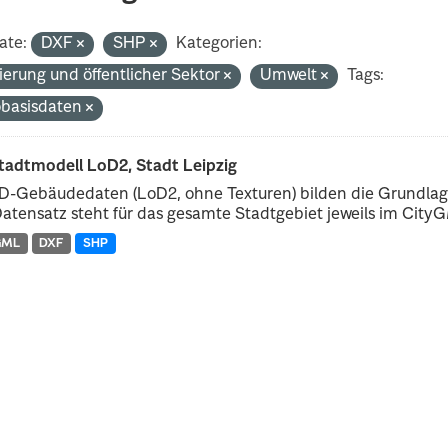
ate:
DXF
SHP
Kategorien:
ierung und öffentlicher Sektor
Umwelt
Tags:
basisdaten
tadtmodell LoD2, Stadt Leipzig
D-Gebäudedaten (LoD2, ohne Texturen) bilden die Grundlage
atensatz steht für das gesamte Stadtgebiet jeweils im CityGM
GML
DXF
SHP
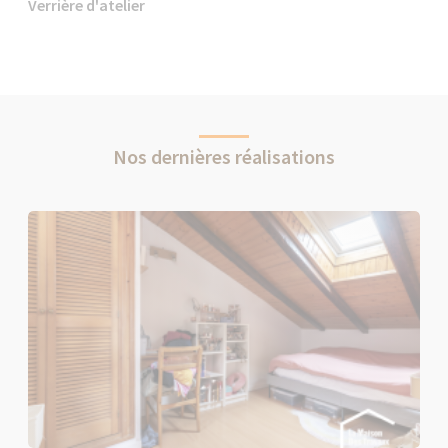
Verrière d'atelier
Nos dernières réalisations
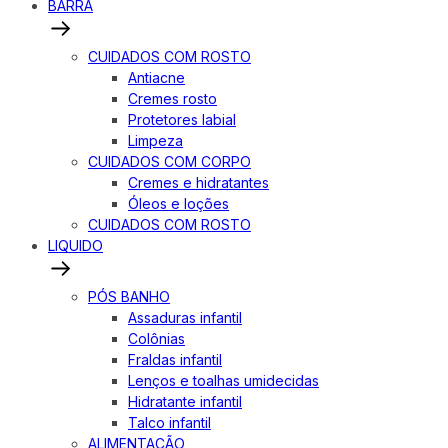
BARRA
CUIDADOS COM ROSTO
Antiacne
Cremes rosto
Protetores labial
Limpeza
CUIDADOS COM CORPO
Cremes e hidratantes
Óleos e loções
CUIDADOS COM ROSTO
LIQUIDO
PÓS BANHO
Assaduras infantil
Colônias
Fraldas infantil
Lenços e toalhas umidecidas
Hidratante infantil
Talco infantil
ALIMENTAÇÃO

━━━━━━━━

Give back the line containing "Óleos e loções" and all the lines after it through the end of the records, unchanged.

== WRITTEN SOLUTION ==
Óleos e loções
CUIDADOS COM ROSTO
LIQUIDO
PÓS BANHO
Assaduras infantil
Colônias
Fraldas infantil
Lenços e toalhas umidecidas
Hidratante infantil
Talco infantil
ALIMENTAÇÃO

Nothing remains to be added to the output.